Re: # [DISCUSS] : things we need to solve/decide : storage of edit conflicts

2019-02-07 Thread Adam Kocoloski
Bob, Garren, Jan - heard you loud and clear, K.I.S.S. I do think it’s a bit 
“simplistic" to exclusively choose simplicity over performance and storage 
density. We’re (re)building a database here, one that has some users with 
pretty demanding performance and scalability requirements. And yes, we should 
certainly be testing and measuring. Kyle and team are setting up infrastructure 
in IBM land to help with that now, but I also believe we can design the data 
model and architecture with a basic performance model of FoundationDB in mind:

- reads cost 1ms
- short range reads are the same cost as a single lookup
- reads of independent parts of the keyspace can be parallelized for cheap
- writes are zero-cost until commit time

We ought to be able to use these assumptions to drive some decisions about data 
models ahead of any end-to-end performance test.
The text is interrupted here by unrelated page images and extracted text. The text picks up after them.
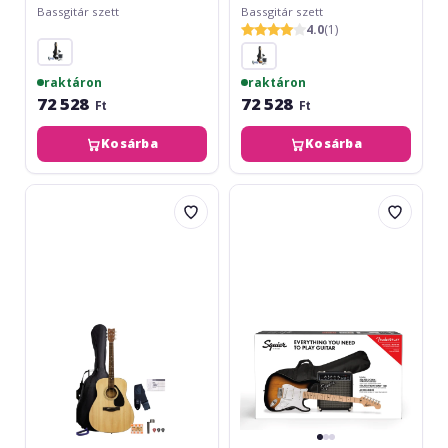
Bassgitár szett
Bassgitár szett
4.0
(1)
raktáron
raktáron
72 528
72 528
Ft
Ft
Kosárba
Kosárba
Yamaha
Fender
F-
Squier
310
Sonic
Pack
Stratocaster
II
Pack
NT
-
2-
Color
Sunburst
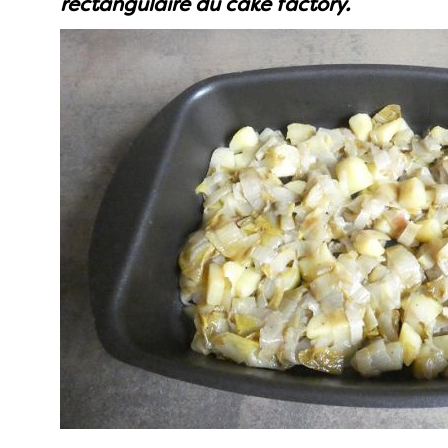
rectangulaire du cake factory.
If there are specific elements of the edit conflicts management where you think 
greater simplicity is warranted, let’s get those called out. Ilya noted 
(correctly, in my opinion) that the term sharing stuff is one of those items. 
It’s relatively complex, potentially a performance hit, and only saves on 
storage density in the corner case of lots of edit conflicts. That’s a good one 
to drop.

I’m relatively happy with the revision history data model at this point. 
Hopefully folks find it easy to grok, and it’s efficient for both reads and 
writes. It costs some extra storage for conflict revisions compared to the 
current tree representation (up to 16K per edit branch, with default 
_revs_limit) but knowing what we know about the performance death spiral for 
wide revision trees today I’ll happily make a storage vs. performance tradeoff 
here :) 

Setting the shared term approach aside, I’ve still been mulling over the key 
structure for the actual document data:

-  I thought about trying to construct a special _conflicts subspace, but I 
don’t like that approach because the choice of a “winning" revision can flip 
back and forth very quickly with concurrent writers to different edit branches. 
I think we really want to have a way for revisions to naturally sort themselves 
so the winner is the first or last revision in a list.

- Assuming we’re using key paths of the form (docid, revision-ish, path, to, 
field), the goal here is to find an efficient way to get the last key with 
prefix “docid” (assuming winner sorts last), and then all the keys that share 
the same (docid, revision-ish) prefix as that one. I see two possible 
approaches so far, neither perfect:

Option 1: Execute a get_key() operation with a key selector that asks for the 
last key less than “docid\xFF” (again assuming winner sorts last), and then do 
a get_range_startswith() request setting the streaming mode to “want_all” and 
the prefix to the docid plus whatever revision-ish we found from the get_key() 
request. This is two roundtrips instead of one, but it always retrieves exactly 
the right set of keys, and the second step is executed as fast as possible.

Option 2: Jump straight to get_range_startswith() request using only “docid” as 
the prefix, then cancel the iteration once we reach a revision not equal to the 
first one we see. We might transfer too much data, or we might end up doing 
multiple roundtrips if the default “iterator” streaming mode sends too little 
data to start (I haven’t checked what the default iteration block is there), 
but in the typical case of zero edit conflicts we have a good chance of 
retrieving the full document in one roundtrip.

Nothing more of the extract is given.